Abp Stanisław Budzik: Wciąż trzeba budować brzegi z miłości

ag

publikacja 10.04.2022 18:42

Podczas Eucharystii sprawowanej w Niedzielę Palmową w lubelskiej archikatedrze abp Stanisław Budzik prosił, by wpatrując się w miłość Jezusa do każdego z nas, budować granice z miłości.

Abp Stanisław Budzik. Abp Stanisław Budzik.
Archikatedra

Zwracając się do wiernych podczas Eucharystii w archikatedrze, abp Stanisław Budzik przywołał dylematy Piłata, które także dziś wiele osób nosi w sobie.

- W Piłacie, przed którym staje Jezus, toczy się walka między obroną człowieka ewidentnie niewinnego, a pragnieniem ocalenia samego siebie i swojej pozycji. W końcu przeważa strach, wzgląd na ludzką opinię i własne korzyści oraz polityczny kompromis. Ileż trzeba wolności, by spotkać Jezusa i odkryć Jego miłość i odpowiedzieć na nią! Ile trzeba niezależności od ludzkich sądów, własnych nawyków i odwagi, by przeciwstawić się okrzykom tłumu, by popłynąć pod prąd, bronić Królestwa, które nie jest z tego świata - mówił metropolita.

Podkreślał też, że staje dziś przed nami Chrystus, jako człowiek podobny do nas we wszystkim oprócz grzechu. Cała męka Jezusa świadczy o tym, że był człowiekiem, dlatego nic, co ludzkie nie jest mu obce. Tylko prawdziwy człowiek mógł cierpieć, jak On cierpiał.

- Wiara w bóstwo i człowieczeństwo Jezusa to fundament naszej wiary. Sam Bóg przychodzi na ziemię, by wyrwać człowieka z niewoli zła. Odrzucenie Boga zwraca się zawsze przeciw człowiekowi.
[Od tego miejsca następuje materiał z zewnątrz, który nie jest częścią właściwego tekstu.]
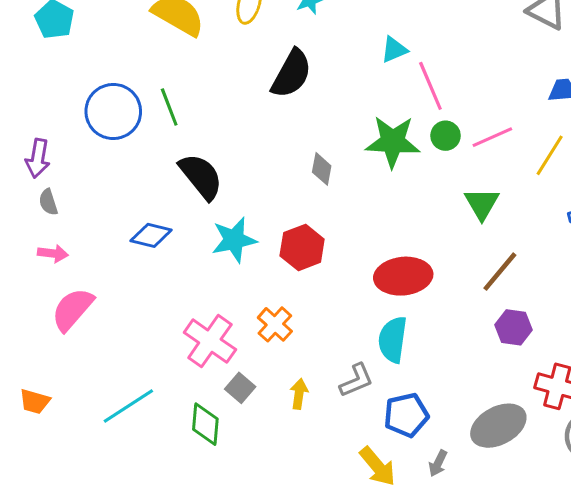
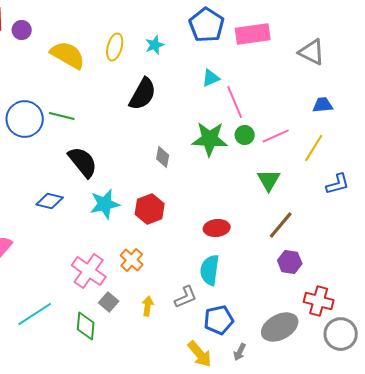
green line: (169, 107) -> (62, 116), turned -55
red ellipse: (403, 276) -> (217, 228), size x0.7

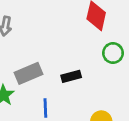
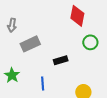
gray rectangle: (28, 73) -> (30, 44), moved

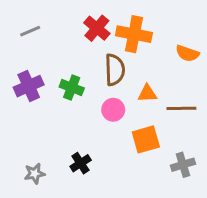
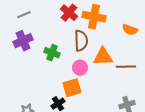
purple cross: (29, 86) -> (23, 41), moved
orange triangle: (147, 93) -> (103, 57), size x1.5
orange square: (146, 139) -> (72, 88), moved

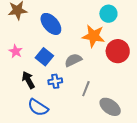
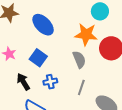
gray semicircle: (73, 60) -> (79, 59), moved, turned 96

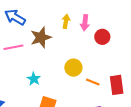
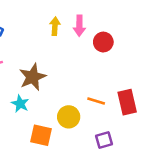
brown star: (41, 37) -> (33, 77), moved
yellow circle: (73, 68) -> (69, 117), moved

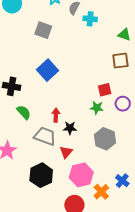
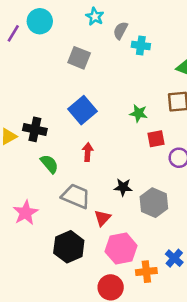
green star: (97, 108) -> (139, 113), moved
red arrow: (56, 115) -> (88, 152), moved
black star: (70, 128) -> (123, 187), moved
orange cross: (101, 192) -> (146, 272), turned 35

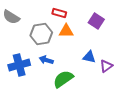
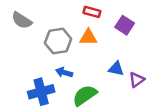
red rectangle: (59, 13) -> (92, 12), moved
blue cross: (19, 65) -> (41, 92), moved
Męka Jezusa nie skończyła się 2 tysiące lat temu, ale ma wymiar uniwersalny. Chrystus cierpi i dziś w naszych siostrach i braciach, zabijanych, prześladowanych, rozstrzeliwanych, jak choćby teraz na Ukrainie - mówił abp Stanisław.

Przypomniał też wydarzenia sprzed lat, kiedy fala tsunami pochłonęła tysiące ofiar. Wiele narodów pospieszyło wtedy z pomocą. Wówczas powstała piosenka „Pokonamy fale”. Jacek Cygan napisał słowa, że pokonamy fale, jeśli każdy zbuduje brzeg ze swej miłości.

- Można to odnieść do dzisiejszej sytuacji w Ukrainie. Też możemy pokonać zło, jeśli każdy zbuduje brzeg z miłości. Dlatego wspierajmy dalej Ukrainę, która walczy nie tylko o swoją wolność, ale i o naszą. Wpatrzeni w Jezusa pamiętajmy o swojej ludzkiej godności. Każdy człowiek został wyzwolony przez śmierć i zmartwychwstanie Jezusa. Módlmy się, by Bóg dał nam zrozumienie swojej woli i byśmy potrafili być blisko tego, kto wątpi i rozpacza. Byśmy mogli ulżyć jego męce - prosił arcybiskup.